Sheeta and Pazu’s adventures take them through a dark cave illuminated by crystals, to a mighty stone fortress, through a terrifying thunderstorm, and finally to an eerie floating island (the titular castle), and along the way, Miyazaki and Studio Ghibli create some breathtaking moments, moments that truly reach that mythic quality the fairy tale is searching for. The garden at the heart of the castle, in particular, is a gorgeous, dreamlike locale, not quite as haunting as the otherworldly bathhouse of Spirited Away but damn close.
The plot, involving a magical kingdom, is more straightforward and commonplace than I expect from Miyazaki, but it’s well paced, and it takes a few interesting turns. Individually, Sheeta and Pazu aren’t particularly compelling heroes, certainly nothing like the intrepid Kiki of Kiki’s Delivery Service or bratty little Chihiro of Spirited Away, but they have a sweet rapport together, making the pair worth more than the sum of its parts.
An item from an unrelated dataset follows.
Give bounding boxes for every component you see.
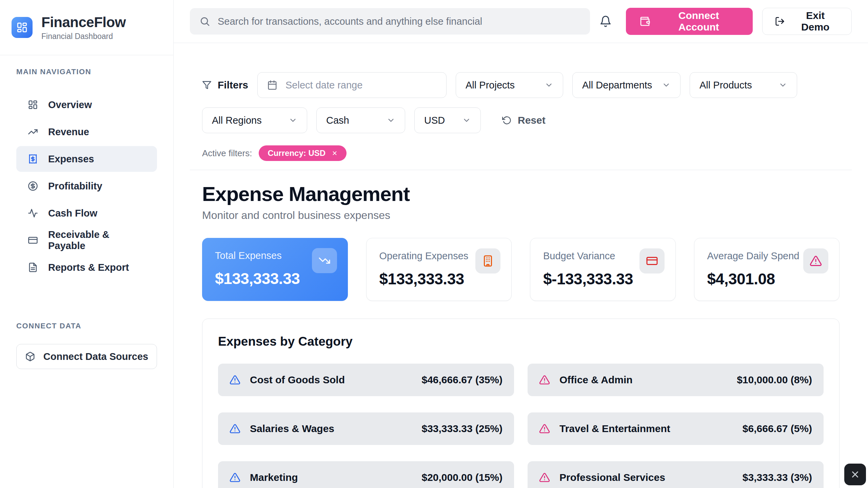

But it all comes back to that castle. Before the movie reached that small flying island, I was diverted but far from captivated, but the castle, with its lush gardens and the elegiac remnants of some long-lost civilization, soon had me spellbound. There, more than anywhere else, is where you see Miyazaki’s soon-to-be-realized promise. At the castle, he transcends cute and achieves that enchanting, shimmery grandeur that makes his later films so mysterious and so beautiful.